**Task goal**.
Whenever the word "General" turns up in a line below, that line should be copied.

□ □ □

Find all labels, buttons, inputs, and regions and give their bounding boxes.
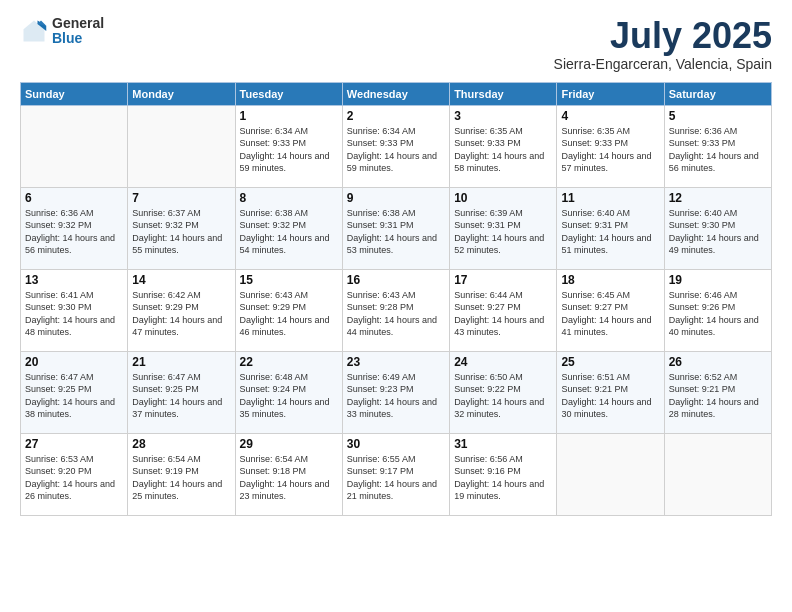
day-info: Sunrise: 6:40 AM Sunset: 9:31 PM Dayligh… bbox=[561, 207, 659, 257]
calendar-cell bbox=[557, 433, 664, 515]
day-info: Sunrise: 6:36 AM Sunset: 9:33 PM Dayligh… bbox=[669, 125, 767, 175]
day-number: 10 bbox=[454, 191, 552, 205]
day-info: Sunrise: 6:52 AM Sunset: 9:21 PM Dayligh… bbox=[669, 371, 767, 421]
day-info: Sunrise: 6:55 AM Sunset: 9:17 PM Dayligh… bbox=[347, 453, 445, 503]
day-number: 21 bbox=[132, 355, 230, 369]
calendar-header-monday: Monday bbox=[128, 82, 235, 105]
calendar-cell: 18Sunrise: 6:45 AM Sunset: 9:27 PM Dayli… bbox=[557, 269, 664, 351]
day-number: 4 bbox=[561, 109, 659, 123]
calendar-cell: 16Sunrise: 6:43 AM Sunset: 9:28 PM Dayli… bbox=[342, 269, 449, 351]
logo-text: General Blue bbox=[52, 16, 104, 47]
day-number: 23 bbox=[347, 355, 445, 369]
calendar-cell: 26Sunrise: 6:52 AM Sunset: 9:21 PM Dayli… bbox=[664, 351, 771, 433]
calendar-cell: 19Sunrise: 6:46 AM Sunset: 9:26 PM Dayli… bbox=[664, 269, 771, 351]
day-number: 18 bbox=[561, 273, 659, 287]
logo-blue: Blue bbox=[52, 31, 104, 46]
calendar-cell: 1Sunrise: 6:34 AM Sunset: 9:33 PM Daylig… bbox=[235, 105, 342, 187]
day-info: Sunrise: 6:43 AM Sunset: 9:29 PM Dayligh… bbox=[240, 289, 338, 339]
calendar-table: SundayMondayTuesdayWednesdayThursdayFrid… bbox=[20, 82, 772, 516]
day-info: Sunrise: 6:34 AM Sunset: 9:33 PM Dayligh… bbox=[240, 125, 338, 175]
day-info: Sunrise: 6:53 AM Sunset: 9:20 PM Dayligh… bbox=[25, 453, 123, 503]
day-info: Sunrise: 6:40 AM Sunset: 9:30 PM Dayligh… bbox=[669, 207, 767, 257]
day-info: Sunrise: 6:49 AM Sunset: 9:23 PM Dayligh… bbox=[347, 371, 445, 421]
calendar-cell bbox=[664, 433, 771, 515]
calendar-cell: 11Sunrise: 6:40 AM Sunset: 9:31 PM Dayli… bbox=[557, 187, 664, 269]
calendar-cell: 28Sunrise: 6:54 AM Sunset: 9:19 PM Dayli… bbox=[128, 433, 235, 515]
day-info: Sunrise: 6:43 AM Sunset: 9:28 PM Dayligh… bbox=[347, 289, 445, 339]
calendar-cell: 13Sunrise: 6:41 AM Sunset: 9:30 PM Dayli… bbox=[21, 269, 128, 351]
calendar-cell: 27Sunrise: 6:53 AM Sunset: 9:20 PM Dayli… bbox=[21, 433, 128, 515]
day-number: 3 bbox=[454, 109, 552, 123]
day-info: Sunrise: 6:35 AM Sunset: 9:33 PM Dayligh… bbox=[561, 125, 659, 175]
calendar-week-3: 20Sunrise: 6:47 AM Sunset: 9:25 PM Dayli… bbox=[21, 351, 772, 433]
calendar-cell bbox=[128, 105, 235, 187]
day-number: 31 bbox=[454, 437, 552, 451]
calendar-cell: 10Sunrise: 6:39 AM Sunset: 9:31 PM Dayli… bbox=[450, 187, 557, 269]
calendar-cell: 23Sunrise: 6:49 AM Sunset: 9:23 PM Dayli… bbox=[342, 351, 449, 433]
calendar-cell: 7Sunrise: 6:37 AM Sunset: 9:32 PM Daylig… bbox=[128, 187, 235, 269]
day-info: Sunrise: 6:54 AM Sunset: 9:18 PM Dayligh… bbox=[240, 453, 338, 503]
day-number: 6 bbox=[25, 191, 123, 205]
title-block: July 2025 Sierra-Engarceran, Valencia, S… bbox=[554, 16, 772, 72]
day-number: 8 bbox=[240, 191, 338, 205]
day-number: 12 bbox=[669, 191, 767, 205]
calendar-cell: 20Sunrise: 6:47 AM Sunset: 9:25 PM Dayli… bbox=[21, 351, 128, 433]
day-number: 1 bbox=[240, 109, 338, 123]
calendar-cell: 3Sunrise: 6:35 AM Sunset: 9:33 PM Daylig… bbox=[450, 105, 557, 187]
calendar-cell: 21Sunrise: 6:47 AM Sunset: 9:25 PM Dayli… bbox=[128, 351, 235, 433]
calendar-cell: 9Sunrise: 6:38 AM Sunset: 9:31 PM Daylig… bbox=[342, 187, 449, 269]
day-info: Sunrise: 6:35 AM Sunset: 9:33 PM Dayligh… bbox=[454, 125, 552, 175]
title-month: July 2025 bbox=[554, 16, 772, 56]
day-number: 19 bbox=[669, 273, 767, 287]
day-number: 9 bbox=[347, 191, 445, 205]
calendar-week-4: 27Sunrise: 6:53 AM Sunset: 9:20 PM Dayli… bbox=[21, 433, 772, 515]
day-info: Sunrise: 6:38 AM Sunset: 9:31 PM Dayligh… bbox=[347, 207, 445, 257]
day-info: Sunrise: 6:51 AM Sunset: 9:21 PM Dayligh… bbox=[561, 371, 659, 421]
day-info: Sunrise: 6:50 AM Sunset: 9:22 PM Dayligh… bbox=[454, 371, 552, 421]
calendar-header-friday: Friday bbox=[557, 82, 664, 105]
day-number: 27 bbox=[25, 437, 123, 451]
calendar-cell: 12Sunrise: 6:40 AM Sunset: 9:30 PM Dayli… bbox=[664, 187, 771, 269]
calendar-cell: 8Sunrise: 6:38 AM Sunset: 9:32 PM Daylig… bbox=[235, 187, 342, 269]
day-info: Sunrise: 6:36 AM Sunset: 9:32 PM Dayligh… bbox=[25, 207, 123, 257]
calendar-header-wednesday: Wednesday bbox=[342, 82, 449, 105]
day-number: 15 bbox=[240, 273, 338, 287]
day-number: 24 bbox=[454, 355, 552, 369]
calendar-cell: 15Sunrise: 6:43 AM Sunset: 9:29 PM Dayli… bbox=[235, 269, 342, 351]
day-info: Sunrise: 6:54 AM Sunset: 9:19 PM Dayligh… bbox=[132, 453, 230, 503]
calendar-cell: 17Sunrise: 6:44 AM Sunset: 9:27 PM Dayli… bbox=[450, 269, 557, 351]
day-info: Sunrise: 6:39 AM Sunset: 9:31 PM Dayligh… bbox=[454, 207, 552, 257]
calendar-header-thursday: Thursday bbox=[450, 82, 557, 105]
day-info: Sunrise: 6:42 AM Sunset: 9:29 PM Dayligh… bbox=[132, 289, 230, 339]
day-number: 16 bbox=[347, 273, 445, 287]
calendar-cell: 22Sunrise: 6:48 AM Sunset: 9:24 PM Dayli… bbox=[235, 351, 342, 433]
day-number: 14 bbox=[132, 273, 230, 287]
logo: General Blue bbox=[20, 16, 104, 47]
day-number: 28 bbox=[132, 437, 230, 451]
page: General Blue July 2025 Sierra-Engarceran… bbox=[0, 0, 792, 612]
calendar-cell bbox=[21, 105, 128, 187]
calendar-week-1: 6Sunrise: 6:36 AM Sunset: 9:32 PM Daylig… bbox=[21, 187, 772, 269]
day-number: 22 bbox=[240, 355, 338, 369]
calendar-cell: 30Sunrise: 6:55 AM Sunset: 9:17 PM Dayli… bbox=[342, 433, 449, 515]
day-info: Sunrise: 6:46 AM Sunset: 9:26 PM Dayligh… bbox=[669, 289, 767, 339]
day-info: Sunrise: 6:45 AM Sunset: 9:27 PM Dayligh… bbox=[561, 289, 659, 339]
calendar-header-row: SundayMondayTuesdayWednesdayThursdayFrid… bbox=[21, 82, 772, 105]
calendar-cell: 5Sunrise: 6:36 AM Sunset: 9:33 PM Daylig… bbox=[664, 105, 771, 187]
day-info: Sunrise: 6:37 AM Sunset: 9:32 PM Dayligh… bbox=[132, 207, 230, 257]
day-info: Sunrise: 6:47 AM Sunset: 9:25 PM Dayligh… bbox=[25, 371, 123, 421]
header: General Blue July 2025 Sierra-Engarceran… bbox=[20, 16, 772, 72]
day-info: Sunrise: 6:38 AM Sunset: 9:32 PM Dayligh… bbox=[240, 207, 338, 257]
day-number: 20 bbox=[25, 355, 123, 369]
day-number: 25 bbox=[561, 355, 659, 369]
logo-general: General bbox=[52, 16, 104, 31]
calendar-cell: 6Sunrise: 6:36 AM Sunset: 9:32 PM Daylig… bbox=[21, 187, 128, 269]
calendar-header-tuesday: Tuesday bbox=[235, 82, 342, 105]
calendar-cell: 2Sunrise: 6:34 AM Sunset: 9:33 PM Daylig… bbox=[342, 105, 449, 187]
calendar-cell: 4Sunrise: 6:35 AM Sunset: 9:33 PM Daylig… bbox=[557, 105, 664, 187]
logo-icon bbox=[20, 17, 48, 45]
day-number: 11 bbox=[561, 191, 659, 205]
calendar-header-saturday: Saturday bbox=[664, 82, 771, 105]
day-number: 5 bbox=[669, 109, 767, 123]
calendar-header-sunday: Sunday bbox=[21, 82, 128, 105]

□ □ □

**Exercise response**.
logo-text: General Blue bbox=[52, 16, 104, 47]
logo: General Blue bbox=[20, 16, 104, 47]
page: General Blue July 2025 Sierra-Engarceran… bbox=[0, 0, 792, 612]
header: General Blue July 2025 Sierra-Engarceran… bbox=[20, 16, 772, 72]
logo-general: General bbox=[52, 16, 104, 31]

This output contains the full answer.